Assignment.
Where a picture appears, leave it out, and print the rest of the records as they are.

[Collection entries]
[Start of Attachment]

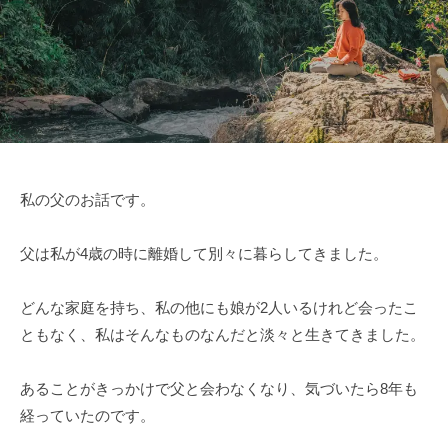
私の父のお話です。
父は私が4歳の時に離婚して別々に暮らしてきました。
どんな家庭を持ち、私の他にも娘が2人いるけれど会ったこ
ともなく、私はそんなものなんだと淡々と生きてきました。
あることがきっかけで父と会わなくなり、気づいたら8年も
経っていたのです。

[End of Attachment]

Output of the exercise.
私の父のお話です。
父は私が4歳の時に離婚して別々に暮らしてきました。
どんな家庭を持ち、私の他にも娘が2人いるけれど会ったこ
ともなく、私はそんなものなんだと淡々と生きてきました。
あることがきっかけで父と会わなくなり、気づいたら8年も
経っていたのです。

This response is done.